Given the well-documented link between metabolic disturbances and mood disorders [24,25,26], we next examined behavioral changes associated with depressive-like behaviors using the SPT, FST, and TST. HFD-fed mice showed a significant reduction in sucrose preference (Supplementary Figure S3a), as well as increased immobility durations in both the FST (Supplementary Figure S3b) and TST (Supplementary Figure S3c). These data showed that a 12-week HFD feeding results in obesity, systemic insulin resistance, and depression-like behaviors in mice.
3.2. Reduction of Dietary Fat Ameliorates HFD-Induced Obesity, Systemic Insulin Resistance, and Hyperlipidemia in Mice
Next, we examined whether the reduction of dietary fat improved HFD-induced glucose metabolic disturbances. After a 12-week HFD regimen, mice were transitioned to a standard chow diet (SD) for an additional 4 weeks (Figure 1a). Our data showed that the body weight of HFD/SD mice was significantly decreased when compared with that of HFD/HFD mice (Figure 1b–d). The weights of organs, including the liver, epicardial white adipose tissue (WAT), epididymal WAT, and brown adipose tissue (BAT), were markedly decreased in HFD/SD mice compared with HFD/HFD mice (Figure 1f,h–j). In contrast, kidney weight did not differ significantly between the groups (Figure 1g). To evaluate the effect of switching diet from an HFD to an SD on the systemic glucose handling, an IPGTT was conducted. HFD/SD mice exhibited more efficient glucose clearance compared to HFD/HFD mice, indicating change of the dietary fat improved glucose tolerance (Figure 2a). Correspondingly, results from the IPITT demonstrated enhanced insulin sensitivity in the HFD/SD mice compared to HFD/HFD mice (Figure 2b). Furthermore, fasting plasma glucose levels and fasting plasma insulin levels, along with HOMA-IR index, were significantly reduced in the HFD/SD mice compared to their HFD/HFD counterparts (Figure 2c–e). Biochemical analysis of plasma further revealed elevated levels of free fatty acids, triglycerides, and total cholesterol in the HFD/HFD group (Figure 2f–i). Reduction of dietary fat reversed these metabolic dysregulations (Figure 2f–i). Our results showed that the reduction of dietary fat ameliorates HFD-induced metabolic dysfunctions in mice.

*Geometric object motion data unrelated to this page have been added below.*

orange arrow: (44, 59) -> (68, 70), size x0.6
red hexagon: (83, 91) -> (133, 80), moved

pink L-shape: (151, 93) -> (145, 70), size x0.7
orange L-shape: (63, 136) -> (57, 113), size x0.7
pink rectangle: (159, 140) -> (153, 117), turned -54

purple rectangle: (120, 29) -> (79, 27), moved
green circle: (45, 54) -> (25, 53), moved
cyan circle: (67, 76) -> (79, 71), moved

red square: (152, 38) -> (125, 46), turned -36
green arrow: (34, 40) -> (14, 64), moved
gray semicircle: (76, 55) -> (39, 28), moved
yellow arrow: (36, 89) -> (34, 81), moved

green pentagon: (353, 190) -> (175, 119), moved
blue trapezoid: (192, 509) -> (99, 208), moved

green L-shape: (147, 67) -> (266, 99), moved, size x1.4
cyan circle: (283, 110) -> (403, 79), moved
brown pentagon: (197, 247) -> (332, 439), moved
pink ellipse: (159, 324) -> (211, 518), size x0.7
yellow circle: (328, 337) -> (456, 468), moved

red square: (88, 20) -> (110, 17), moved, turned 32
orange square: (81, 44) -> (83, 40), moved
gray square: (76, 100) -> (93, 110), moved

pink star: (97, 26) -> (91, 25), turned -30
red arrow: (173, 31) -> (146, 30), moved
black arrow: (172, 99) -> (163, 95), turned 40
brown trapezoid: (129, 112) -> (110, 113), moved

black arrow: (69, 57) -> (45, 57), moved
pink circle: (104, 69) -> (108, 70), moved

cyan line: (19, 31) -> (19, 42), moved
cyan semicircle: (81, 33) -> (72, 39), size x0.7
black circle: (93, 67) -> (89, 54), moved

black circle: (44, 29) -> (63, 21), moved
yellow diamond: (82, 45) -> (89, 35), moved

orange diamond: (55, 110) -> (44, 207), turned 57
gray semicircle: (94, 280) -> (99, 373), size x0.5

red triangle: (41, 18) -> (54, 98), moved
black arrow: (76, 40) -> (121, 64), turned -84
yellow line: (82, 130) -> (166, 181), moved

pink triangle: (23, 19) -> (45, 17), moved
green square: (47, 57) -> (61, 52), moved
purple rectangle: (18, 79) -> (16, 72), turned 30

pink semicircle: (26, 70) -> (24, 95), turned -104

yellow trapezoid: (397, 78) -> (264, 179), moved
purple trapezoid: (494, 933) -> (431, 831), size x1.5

3.3. Reduction of Dietary Fat Improves HFD-Induced Depressive Phenotypes in Mice
To investigate the potential impact of dietary fat reduction on depressive-like behaviors, behavioral assessments were performed in mice subjected to different dietary regimens. Mice maintained on an HFD exhibited behavioral alterations consistent with depressive-like phenotypes, as evidenced by reduced sucrose preference in the SPT (Figure 3a) as well as increased immobility durations in both the FST and the TST (Figure 3b,c). A 4-week switching diet from an HFD to an SD resulted in a significant improvement in affective behavior. Specifically, the dietary reversal restored sucrose consumption levels in the SPT (Figure 3a) and significantly decreased immobility times in the FST and TST (Figure 3b,c). These findings suggest that the reduction of dietary fat intake effectively attenuates HFD-induced depressive-like behaviors in mice.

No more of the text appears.